Bonaparte’s Confession of the Massacre at Jaffa
was widely distributed. A picture book of
The Corsican Assassin’s Progress
was made available at places of public entertainment. Hardy’s Trumpet Major describes:
a hieroglyphic picture of Napoleon. The hat represented a maimed French eagle; the face was ingeniously made up of human carcasses, knotted and writhing together in such directions as to form a human physiognomy; a band or stock shaped to represent the English Channel encircled his throat, and seemed to choke him; his epaulette was a hand tearing a cobweb that represented the treaty of peace with England; and his car was a woman crouching over a dying child.
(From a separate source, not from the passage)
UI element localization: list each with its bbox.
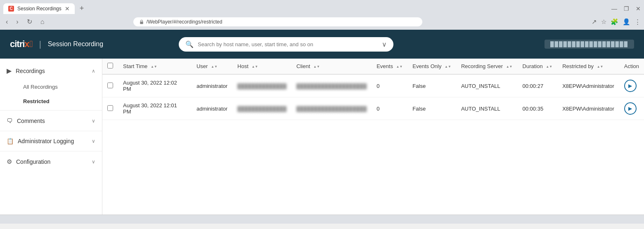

Napoleon was described variously as a pervert and seducer of his sisters; a dwarf with a squint and jaundice; and the grandson of a butcher and son of a traitor and a whore. A favourite children’s nursery rhyme ran:
Baby, baby, naughty baby,
Hush, you squalling thing, I say;
Hush your squalling, or it may be,
Bonaparte may pass this way.
Baby, baby, he’s a giant,
Tall and black as Rouen steeple;
And he dines and sups, rely on’t,
Every day on naughty people.
Baby, baby, he will hear you
As he passes by the house,
And he, limb from limb will tear you,
Just as pussy tears a mouse.
Harriet Martineau provided a cheerful antidote to the hysterical jingoism of the times:
One day at dessert when my father was talking anxiously to my mother about the expected invasion, for which preparations were made all along the Norfolk coast, I saw them exchange a glance, because I was standing staring, twitching my pinafore with terror. My father called me to him, and took me on his knee, and I said: ‘But, papa, what will you do if Boney comes?’ ‘What will I do?’ said he, cheerfully. ‘Why, I will ask him to take a glass of port with me,’ helping himself to a glass as he spoke. That reply was of immense service to me. From the moment I knew that Boney was a creature who would take a glass of wine I dreaded him no more.
This outpouring of hatred against the potential invader was matched by a patriotic call to bear arms. Never before had Britain mobilized on such a scale. By the autumn of 1803, 342,000 men had joined voluntary organizations, swamping the government’s ability to provide appropriate clothing and weaponry. William Wilberforce believed fully 1 million would have joined if permitted to – a tenth of the population. They were paid for eighty-five days’ training a year. Ordinary farm labourers in smocks were drilled by dashing young men in expensively bought uniforms. One description might have come straight from
Dad’s Army
nearly a century and a half later: ‘The Wimborne Volunteers have been ordered to march to Poole and their Captain, Doctor Pickford, a fat little man, was strutting up and down the town with a fussy step and
important mien, which diverted us extremely but spread terror in the hearts of many of the inhabitants of Wimborne.’